DATA SECTION Block Start

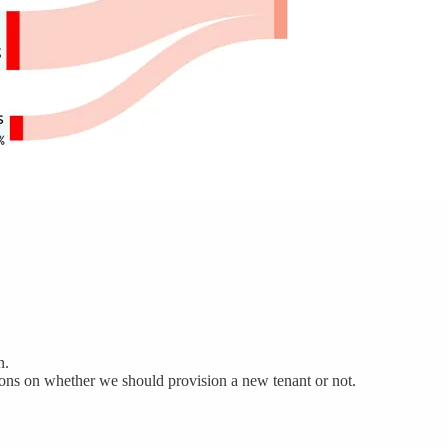
n.
sions on whether we should provision a new tenant or not.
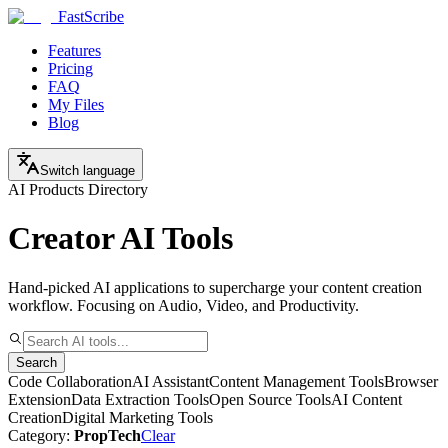
FastScribe
Features
Pricing
FAQ
My Files
Blog
Switch language
AI Products Directory
Creator AI Tools
Hand-picked AI applications to supercharge your content creation
workflow. Focusing on Audio, Video, and Productivity.
Search
Code Collaboration
AI Assistant
Content Management Tools
Browser
Extension
Data Extraction Tools
Open Source Tools
AI Content
Creation
Digital Marketing Tools
Category:
PropTech
Clear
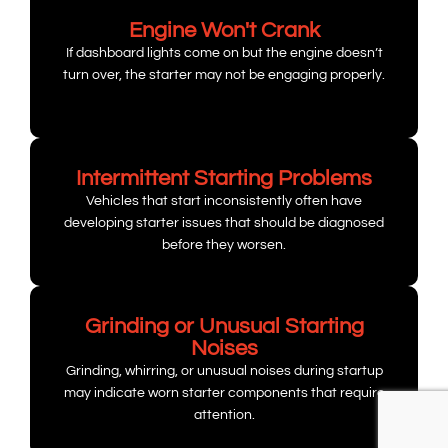
Engine Won't Crank
If dashboard lights come on but the engine doesn’t
turn over, the starter may not be engaging properly.
Intermittent Starting Problems
Vehicles that start inconsistently often have
developing starter issues that should be diagnosed
before they worsen.
Grinding or Unusual Starting
Noises
Grinding, whirring, or unusual noises during startup
may indicate worn starter components that require
attention.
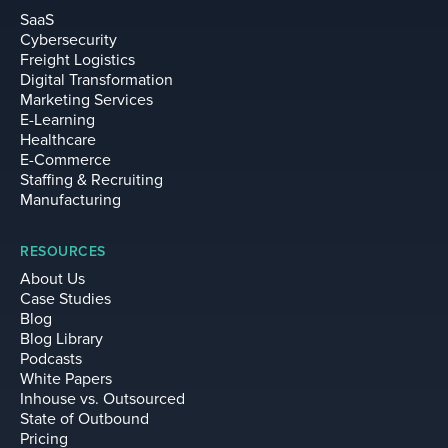
SaaS
Cybersecurity
Freight Logistics
Digital Transformation
Marketing Services
E-Learning
Healthcare
E-Commerce
Staffing & Recruiting
Manufacturing
RESOURCES
About Us
Case Studies
Blog
Blog Library
Podcasts
White Papers
Inhouse vs. Outsourced
State of Outbound
Pricing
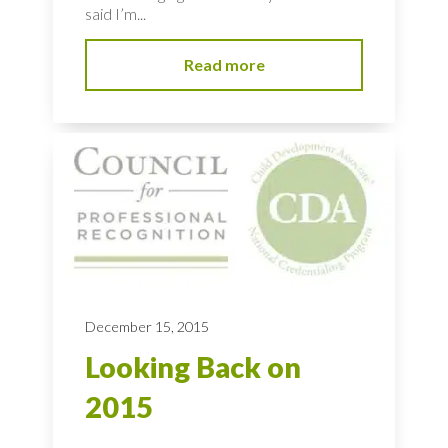
said I’m...
Read more
December 15, 2015
Looking Back on
2015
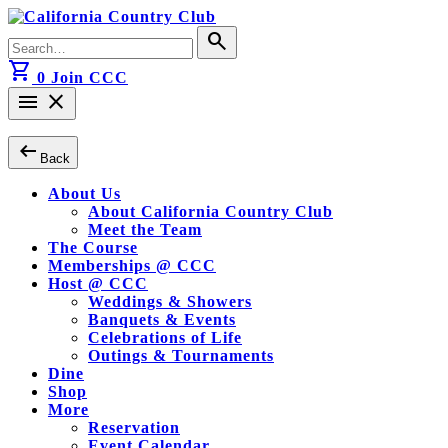
Skip
to
Search
search
content
for:
shopping_cart
0
Join CCC
menu
close
arrow_left_alt
Back
About Us
About California Country Club
Meet the Team
The Course
Memberships @ CCC
Host @ CCC
Weddings & Showers
Banquets & Events
Celebrations of Life
Outings & Tournaments
Dine
Shop
More
Reservation
Event Calendar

DATA SECTION Block End

(TASK):
Extract exactly the lines from the one containing "may indicate worn" through the last line of the records above, both included, and leave out the pictures.

(SOLUTION):
may indicate worn starter components that require
attention.
SaaS
Cybersecurity
Freight Logistics
Digital Transformation
Marketing Services
E-Learning
Healthcare
E-Commerce
Staffing & Recruiting
Manufacturing
RESOURCES
About Us
Case Studies
Blog
Blog Library
Podcasts
White Papers
Inhouse vs. Outsourced
State of Outbound
Pricing
said I’m...
Read more
December 15, 2015
Looking Back on
2015
Skip
to
Search
search
content
for:
shopping_cart
0
Join CCC
menu
close
arrow_left_alt
Back
About Us
About California Country Club
Meet the Team
The Course
Memberships @ CCC
Host @ CCC
Weddings & Showers
Banquets & Events
Celebrations of Life
Outings & Tournaments
Dine
Shop
More
Reservation
Event Calendar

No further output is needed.